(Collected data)
┄┄┄┄┄┄

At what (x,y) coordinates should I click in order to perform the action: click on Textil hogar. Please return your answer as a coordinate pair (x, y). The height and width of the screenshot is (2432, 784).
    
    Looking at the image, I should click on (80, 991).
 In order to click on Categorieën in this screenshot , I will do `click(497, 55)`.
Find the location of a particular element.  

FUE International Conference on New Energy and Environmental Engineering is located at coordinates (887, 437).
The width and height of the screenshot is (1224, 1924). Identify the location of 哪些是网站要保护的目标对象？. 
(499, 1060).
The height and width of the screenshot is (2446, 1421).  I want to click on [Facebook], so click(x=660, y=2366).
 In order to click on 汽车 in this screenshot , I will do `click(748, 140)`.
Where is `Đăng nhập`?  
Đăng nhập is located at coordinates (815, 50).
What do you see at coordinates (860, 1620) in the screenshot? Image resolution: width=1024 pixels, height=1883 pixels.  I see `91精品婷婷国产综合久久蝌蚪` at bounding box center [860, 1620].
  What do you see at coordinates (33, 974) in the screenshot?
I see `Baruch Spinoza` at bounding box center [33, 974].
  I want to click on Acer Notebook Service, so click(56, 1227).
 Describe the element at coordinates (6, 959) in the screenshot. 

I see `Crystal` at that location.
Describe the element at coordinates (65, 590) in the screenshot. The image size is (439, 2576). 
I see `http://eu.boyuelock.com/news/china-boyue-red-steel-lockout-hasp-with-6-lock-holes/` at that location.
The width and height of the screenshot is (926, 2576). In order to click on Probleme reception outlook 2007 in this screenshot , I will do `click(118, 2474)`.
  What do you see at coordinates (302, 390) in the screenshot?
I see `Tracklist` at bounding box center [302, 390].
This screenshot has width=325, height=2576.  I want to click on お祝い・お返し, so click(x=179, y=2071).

┄┄┄┄┄┄

_What this task involves_.
Each line above must be returned exactly as written.

_Finished task_.
At what (x,y) coordinates should I click in order to perform the action: click on Textil hogar. Please return your answer as a coordinate pair (x, y). The height and width of the screenshot is (2432, 784).
    
    Looking at the image, I should click on (80, 991).
 In order to click on Categorieën in this screenshot , I will do `click(497, 55)`.
Find the location of a particular element.  

FUE International Conference on New Energy and Environmental Engineering is located at coordinates (887, 437).
The width and height of the screenshot is (1224, 1924). Identify the location of 哪些是网站要保护的目标对象？. 
(499, 1060).
The height and width of the screenshot is (2446, 1421).  I want to click on [Facebook], so click(x=660, y=2366).
 In order to click on 汽车 in this screenshot , I will do `click(748, 140)`.
Where is `Đăng nhập`?  
Đăng nhập is located at coordinates (815, 50).
What do you see at coordinates (860, 1620) in the screenshot? Image resolution: width=1024 pixels, height=1883 pixels.  I see `91精品婷婷国产综合久久蝌蚪` at bounding box center [860, 1620].
  What do you see at coordinates (33, 974) in the screenshot?
I see `Baruch Spinoza` at bounding box center [33, 974].
  I want to click on Acer Notebook Service, so click(56, 1227).
 Describe the element at coordinates (6, 959) in the screenshot. 

I see `Crystal` at that location.
Describe the element at coordinates (65, 590) in the screenshot. The image size is (439, 2576). 
I see `http://eu.boyuelock.com/news/china-boyue-red-steel-lockout-hasp-with-6-lock-holes/` at that location.
The width and height of the screenshot is (926, 2576). In order to click on Probleme reception outlook 2007 in this screenshot , I will do `click(118, 2474)`.
  What do you see at coordinates (302, 390) in the screenshot?
I see `Tracklist` at bounding box center [302, 390].
This screenshot has width=325, height=2576.  I want to click on お祝い・お返し, so click(x=179, y=2071).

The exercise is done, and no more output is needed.